Não obstante, militares radicais (denominados pelos historiadores como a "linha dura"), que controlavam o sistema repressivo, ofereceram resistência à política de liberalização. A ação desses militares gerou graves crises institucionais e tentativas de deposição do presidente.

Os casos mais notórios de tentativas de desestabilizar o governo ocorreram em São Paulo, quando morreram, sob tortura, o jornalista Vladimir Herzog e o operário Manoel Fiel Filho.

O conflito interno nas Forças Armadas, decorrente de divergências com relação à condução do Estado brasileiro, esteve presente desde a tomada do poder pelos militares até o fim da ditadura.

No entanto, Geisel conseguiu superar todas as tentativas de desestabilização do seu governo. O golpe final contra os militares radicais foi dado com a exoneração do ministro do Exército, general Sílvio Frota.

Ao término do mandato de Geisel, a sociedade brasileira tinha sofrido muitas transformações. A repressão havia diminuído significativamente; as oposições políticas, o movimento estudantil e os movimentos sociais começaram a se reorganizar. Em 1978, o presidente revogou o AI-5 e restaurou o habeas corpus.
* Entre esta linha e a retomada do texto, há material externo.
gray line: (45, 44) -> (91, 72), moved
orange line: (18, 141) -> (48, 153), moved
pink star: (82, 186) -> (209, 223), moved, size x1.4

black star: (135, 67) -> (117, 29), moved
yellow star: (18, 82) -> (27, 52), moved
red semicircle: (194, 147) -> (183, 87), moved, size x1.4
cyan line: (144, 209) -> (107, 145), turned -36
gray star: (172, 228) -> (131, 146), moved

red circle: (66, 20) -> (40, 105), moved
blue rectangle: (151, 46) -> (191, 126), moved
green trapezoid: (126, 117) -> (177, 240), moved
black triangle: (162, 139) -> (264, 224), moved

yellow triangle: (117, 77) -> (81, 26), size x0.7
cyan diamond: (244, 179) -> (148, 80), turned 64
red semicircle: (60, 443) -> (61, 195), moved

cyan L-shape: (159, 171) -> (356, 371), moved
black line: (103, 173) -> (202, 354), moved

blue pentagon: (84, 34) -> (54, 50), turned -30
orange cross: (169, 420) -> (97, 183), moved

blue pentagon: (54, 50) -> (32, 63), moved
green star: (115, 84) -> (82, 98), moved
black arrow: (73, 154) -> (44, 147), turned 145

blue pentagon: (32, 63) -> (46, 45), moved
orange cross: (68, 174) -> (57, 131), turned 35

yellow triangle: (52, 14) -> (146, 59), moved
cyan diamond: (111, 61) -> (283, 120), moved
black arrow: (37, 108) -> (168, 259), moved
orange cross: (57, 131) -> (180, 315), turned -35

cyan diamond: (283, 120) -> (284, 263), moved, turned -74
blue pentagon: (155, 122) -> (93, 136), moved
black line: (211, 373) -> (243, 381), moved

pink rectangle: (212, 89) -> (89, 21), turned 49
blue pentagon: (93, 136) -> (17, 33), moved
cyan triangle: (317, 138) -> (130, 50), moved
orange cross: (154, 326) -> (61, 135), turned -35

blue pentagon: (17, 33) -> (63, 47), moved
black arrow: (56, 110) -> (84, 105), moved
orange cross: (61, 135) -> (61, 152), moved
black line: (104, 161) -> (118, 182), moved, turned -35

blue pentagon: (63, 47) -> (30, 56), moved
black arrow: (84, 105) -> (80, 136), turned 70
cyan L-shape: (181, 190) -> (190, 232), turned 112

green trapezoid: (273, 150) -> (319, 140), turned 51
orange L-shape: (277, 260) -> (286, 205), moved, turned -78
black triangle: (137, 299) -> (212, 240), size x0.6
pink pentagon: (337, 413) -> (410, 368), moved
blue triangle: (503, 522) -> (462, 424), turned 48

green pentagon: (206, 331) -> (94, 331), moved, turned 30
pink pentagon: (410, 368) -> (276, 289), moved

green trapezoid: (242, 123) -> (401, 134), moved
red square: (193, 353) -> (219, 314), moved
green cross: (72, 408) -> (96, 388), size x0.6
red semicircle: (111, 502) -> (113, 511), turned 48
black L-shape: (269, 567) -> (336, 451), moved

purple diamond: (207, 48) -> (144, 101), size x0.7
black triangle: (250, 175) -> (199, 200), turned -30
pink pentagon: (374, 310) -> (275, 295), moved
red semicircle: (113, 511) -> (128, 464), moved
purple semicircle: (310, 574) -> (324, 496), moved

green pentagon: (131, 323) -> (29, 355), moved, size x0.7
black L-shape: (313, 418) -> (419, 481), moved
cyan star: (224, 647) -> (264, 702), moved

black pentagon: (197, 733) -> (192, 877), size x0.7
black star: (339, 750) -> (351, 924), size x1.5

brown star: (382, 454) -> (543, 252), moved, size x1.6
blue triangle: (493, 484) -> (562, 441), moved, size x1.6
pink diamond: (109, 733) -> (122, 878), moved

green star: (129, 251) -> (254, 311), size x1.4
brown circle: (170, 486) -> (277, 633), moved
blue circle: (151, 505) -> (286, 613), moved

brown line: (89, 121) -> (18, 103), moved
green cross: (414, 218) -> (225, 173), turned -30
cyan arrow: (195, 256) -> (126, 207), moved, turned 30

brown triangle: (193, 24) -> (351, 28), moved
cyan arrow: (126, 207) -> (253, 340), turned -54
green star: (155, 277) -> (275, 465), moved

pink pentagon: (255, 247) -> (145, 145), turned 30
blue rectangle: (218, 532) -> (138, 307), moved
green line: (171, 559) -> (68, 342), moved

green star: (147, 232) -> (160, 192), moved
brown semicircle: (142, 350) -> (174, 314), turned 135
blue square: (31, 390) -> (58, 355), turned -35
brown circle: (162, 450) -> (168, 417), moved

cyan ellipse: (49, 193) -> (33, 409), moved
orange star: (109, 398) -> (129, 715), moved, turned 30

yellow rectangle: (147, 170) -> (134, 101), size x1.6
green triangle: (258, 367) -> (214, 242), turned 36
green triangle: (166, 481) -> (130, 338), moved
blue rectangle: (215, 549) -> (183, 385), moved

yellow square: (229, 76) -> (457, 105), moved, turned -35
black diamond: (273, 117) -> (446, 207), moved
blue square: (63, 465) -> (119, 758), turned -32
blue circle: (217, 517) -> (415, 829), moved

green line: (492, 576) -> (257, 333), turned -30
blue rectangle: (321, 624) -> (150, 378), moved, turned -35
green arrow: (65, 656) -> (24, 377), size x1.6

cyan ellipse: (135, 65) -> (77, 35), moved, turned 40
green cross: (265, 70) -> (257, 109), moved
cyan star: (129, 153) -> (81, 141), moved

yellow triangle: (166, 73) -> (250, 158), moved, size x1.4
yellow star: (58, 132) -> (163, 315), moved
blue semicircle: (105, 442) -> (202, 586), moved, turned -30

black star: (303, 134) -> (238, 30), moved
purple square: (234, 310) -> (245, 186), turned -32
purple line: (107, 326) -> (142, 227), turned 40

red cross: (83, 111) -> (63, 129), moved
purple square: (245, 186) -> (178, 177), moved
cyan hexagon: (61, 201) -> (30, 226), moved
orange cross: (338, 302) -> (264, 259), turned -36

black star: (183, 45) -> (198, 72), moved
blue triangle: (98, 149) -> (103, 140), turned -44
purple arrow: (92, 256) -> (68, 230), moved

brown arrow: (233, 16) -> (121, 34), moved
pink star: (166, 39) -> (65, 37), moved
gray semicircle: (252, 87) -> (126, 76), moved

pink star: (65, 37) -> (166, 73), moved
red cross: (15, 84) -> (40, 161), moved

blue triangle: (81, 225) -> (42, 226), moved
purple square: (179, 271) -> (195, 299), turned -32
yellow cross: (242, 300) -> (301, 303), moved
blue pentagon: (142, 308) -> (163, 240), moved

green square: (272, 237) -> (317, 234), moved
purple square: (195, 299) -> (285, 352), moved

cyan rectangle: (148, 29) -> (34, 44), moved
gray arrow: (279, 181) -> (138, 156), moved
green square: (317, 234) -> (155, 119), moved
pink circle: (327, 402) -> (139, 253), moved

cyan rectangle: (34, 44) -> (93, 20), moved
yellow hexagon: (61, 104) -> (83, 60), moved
Geisel conseguiu impor a candidatura do general João Batista Figueiredo para a sucessão presidencial.


•Governo Figueiredo (março de 1979 a março de 1985):


João Baptista de Oliveira Figueiredo foi o último general presidente, encerrando o período da ditadura militar, que durou mais de duas décadas.

Figueiredo acelerou o processo de liberalização política e o grande marco foi a aprovação da Lei de Anistia, que permitiu o retorno ao país de milhares de exilados políticos e concedeu perdão para aqueles que cometeram crimes políticos. A anistia foi mútua, ou seja, a lei também livrou da justiça os militares envolvidos em ações repressivas que provocaram torturas, mortes e o desaparecimento de cidadãos. O pluripartidarismo foi restabelecido. A Arena muda a sua denominação e passa a ser PDS; o MDB passa a ser PMDB. Surgem outros partidos, como o Partido dos Trabalhadores (PT) e o Partido Democrático Trabalhista (PDT).

O governo também enfrentou a resistência de militares radicais, que não aceitavam o fim da ditadura. Essa resistência tomou a forma de atos terroristas. Cartas-bombas eram deixadas em bancas de jornal, editoras e entidades da sociedade civil (Igreja Católica, Ordem dos Advogados do Brasil, Associação Brasileira de Imprensa, entre outras). O caso mais grave e de maior repercussão ocorreu em abril de 1981, quando uma bomba explodiu durante um show no centro de convenções do Rio Centro. O governo, porém, não investigou devidamente o episódio.

Na área econômica, a atuação do governo foi medíocre, os índices de inflação e a recessão aumentaram drasticamente.

No último ano do governo Figueiredo surgiu o movimento das Diretas Já, que mobilizou toda a população em defesa de eleições diretas para a escolha do próximo presidente da República. O governo, porém, resistiu e conseguiu barrar a Lei Dante de Oliveira. Desse modo, o sucessor de Figueiredo foi escolhido indiretamente pelo Colégio Eleitoral, formado pela Câmara dos Deputados e pelo Senado Federal. Em 15 de janeiro de 1985, o Colégio Eleitoral escolheu o deputado Tancredo Neves como novo presidente da República. Tancredo derrotou o deputado Paulo Maluf. Tancredo Neves, no entanto, adoeceu e morreu. Em seu lugar, assumiu o vice-presidente, José Sarney.
Obs: Não esqueçam de estudar os governos liberais de 45 à 64.

Grande abraço e ótima prova à Todos!!!!!